For Schronk, it was a sign that sunflowers are a little different from crops like corn or cotton. But it was still a little disconcerting that people would sometimes walk off with the flowers as souvenirs.

But he added, “It’s encouraging to see people get out and see the flowers, touch them and see where their food comes from.”

Because they can thrive in dry weather, the bright and bold flowers are popping up in parts of North Texas as farmers realize they’ll grow when other crops won’t. In the past five years, the number of acres planted in Texas’ Ellis, Hill and Navarro counties has grown from about 2,000 to about 24,000.

Ellis County farmer Bob Beakley, 72, was one of the first to start planting sunflowers in North Texas five years ago.
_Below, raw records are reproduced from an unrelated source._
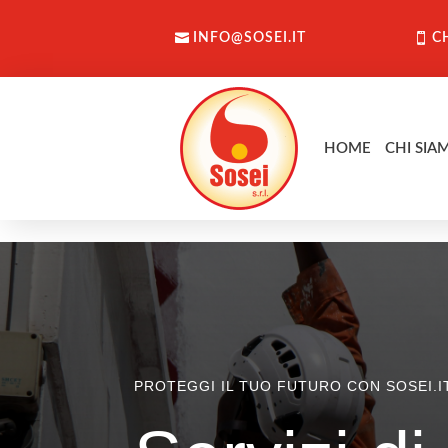
INFO@SOSEI.IT
C
HOME
CHI SIA
PROTEGGI IL TUO FUTURO CON SOSEI.I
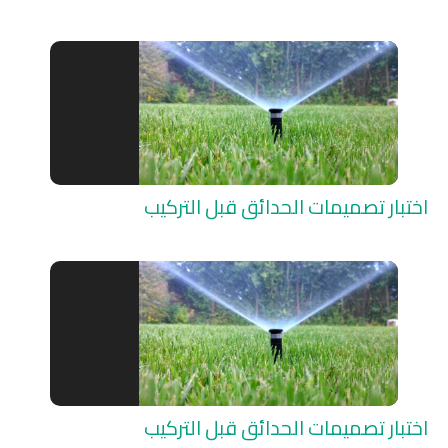
اختبار تصميمات الحدائق قبل التركيب
اختبار تصميمات الحدائق قبل التركيب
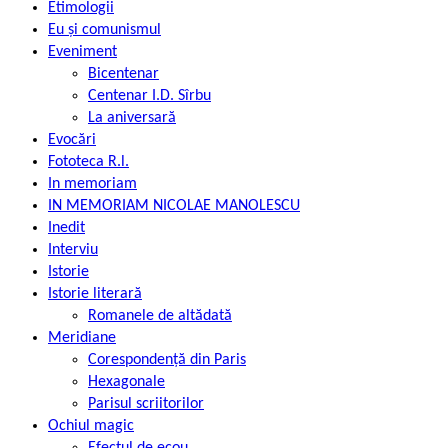
Etimologii
Eu și comunismul
Eveniment
Bicentenar
Centenar I.D. Sîrbu
La aniversară
Evocări
Fototeca R.l.
In memoriam
IN MEMORIAM NICOLAE MANOLESCU
Inedit
Interviu
Istorie
Istorie literară
Romanele de altădată
Meridiane
Corespondență din Paris
Hexagonale
Parisul scriitorilor
Ochiul magic
Efectul de ecou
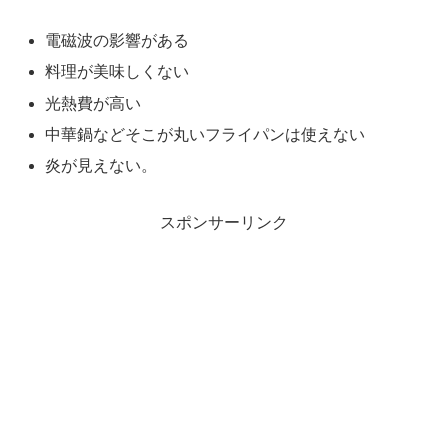
電磁波の影響がある
料理が美味しくない
光熱費が高い
中華鍋などそこが丸いフライパンは使えない
炎が見えない。
スポンサーリンク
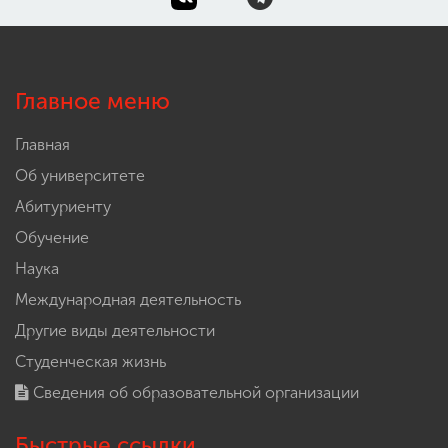
Главное меню
Главная
Об университете
Абитуриенту
Обучение
Наука
Международная деятельность
Другие виды деятельности
Студенческая жизнь
Сведения об образовательной организации
Быстрые ссылки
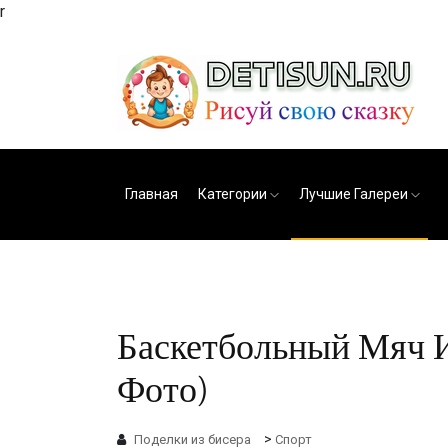
r
Главная
Категории
Лучшие Галереи
Баскетбольный Мяч И
Фото)
>
Поделки из бисера
Спорт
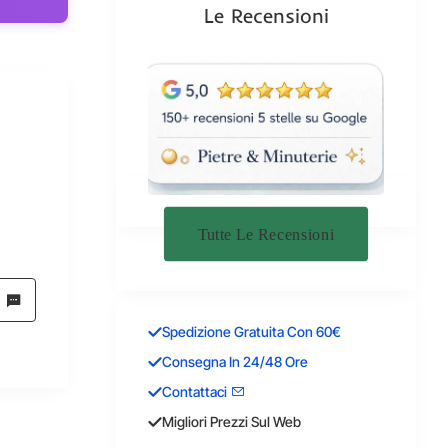
Le Recensioni
Tutte Le Recensioni
Spedizione Gratuita Con 60€
Consegna In 24/48 Ore
Contattaci
Migliori Prezzi Sul Web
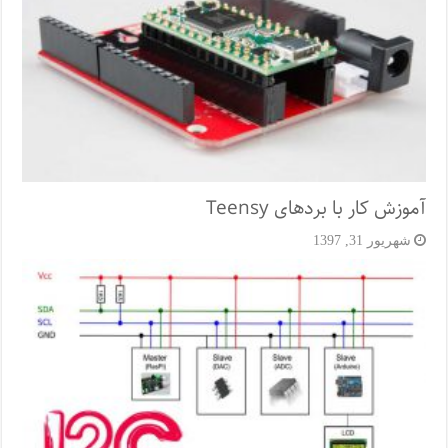
آموزش کار با بردهای Teensy
شهریور 31, 1397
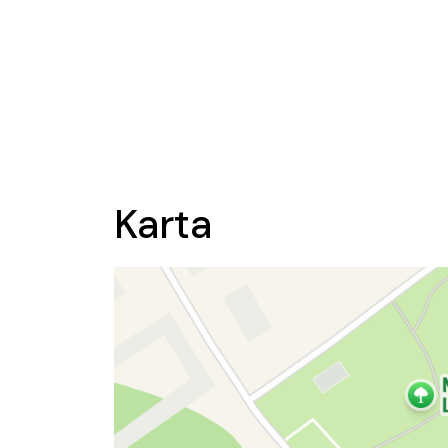
Karta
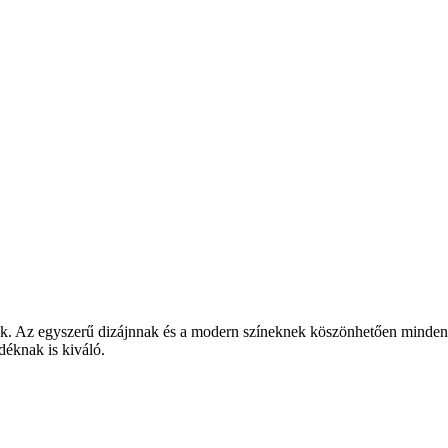
ek. Az egyszerű dizájnnak és a modern színeknek köszönhetően minden v
déknak is kiváló.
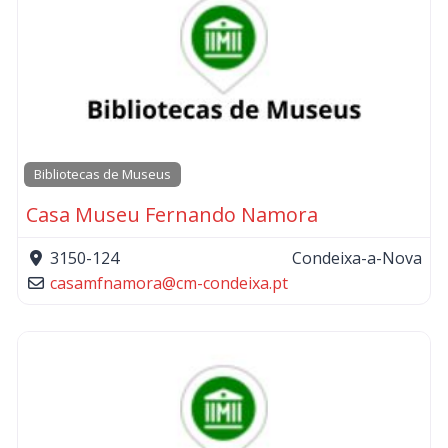
Bibliotecas de Museus
Casa Museu Fernando Namora
3150-124
Condeixa-a-Nova
casamfnamora
@
cm-condeixa.pt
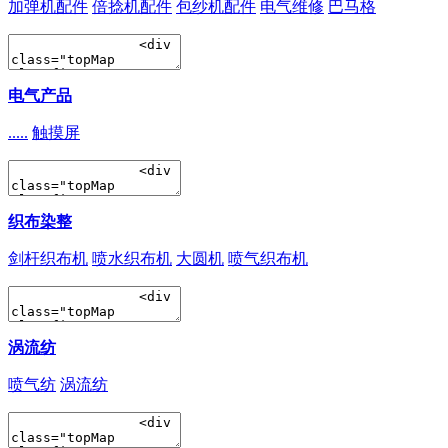
加弹机配件
倍捻机配件
包纱机配件
电气维修
巴马格
电气产品
.....
触摸屏
织布染整
剑杆织布机
喷水织布机
大圆机
喷气织布机
涡流纺
喷气纺
涡流纺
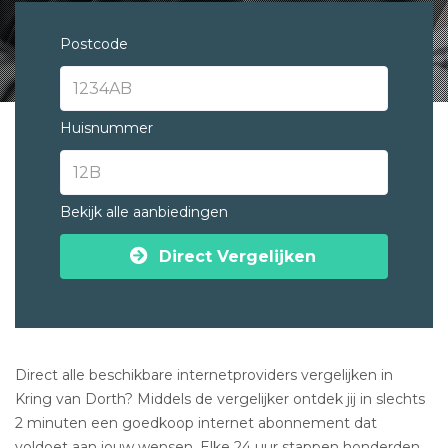
Postcode
Huisnummer
Bekijk alle aanbiedingen
Direct Vergelijken
Direct alle beschikbare internetproviders vergelijken in
Kring van Dorth? Middels de vergelijker ontdek jij in slechts
2 minuten een goedkoop internet abonnement dat
voldoet aan jouw wensen. Elke 24 uur stappen honderden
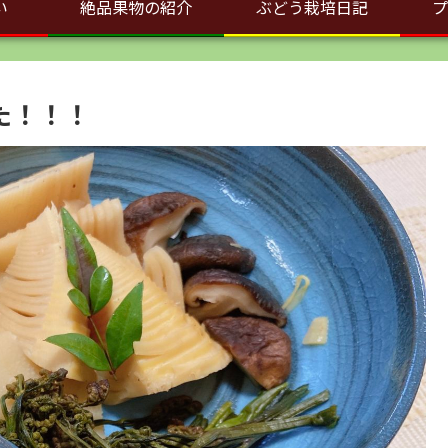
い
絶品果物の紹介
ぶどう栽培日記
プ
た！！！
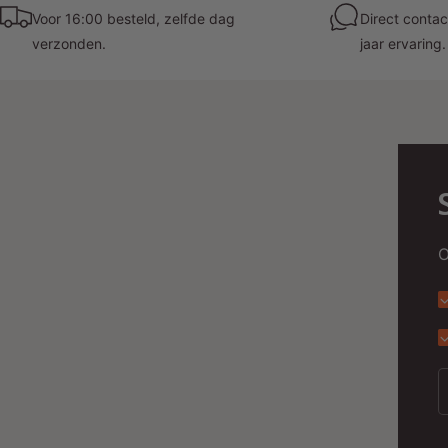
Voor 16:00 besteld, zelfde dag
Direct contac
verzonden.
jaar ervaring.
O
His family now has about 3,600 acres of sunflowers. He also has a storage facility at the family farm to store the seeds for farmers until they’re ready to ship for processing in Goodland, Kan. Schronk has a similar facility near Hillsboro but ships the seeds to South Texas.

“They mature before the heat of the summer kicks in, so we can get a crop before it gets too hot,” Beakley said.

Ellis County Extension Agent Mark Arnold said sunflowers have also shown they can handle the vagaries of spring weather a little better than some crops. While a late freeze harmed many crops this spring, sunflowers had few problems.

Sunflowers have historically been grown in the Upper Midwest: The Dakotas are the heart of sunflower country. This spring, South Dakota planted about 650,000 acres and North Dakota planted about 636,000 acres. Texas, meanwhile, planted about 93,000 acres, just nudging out Kansas for the third-most acreage.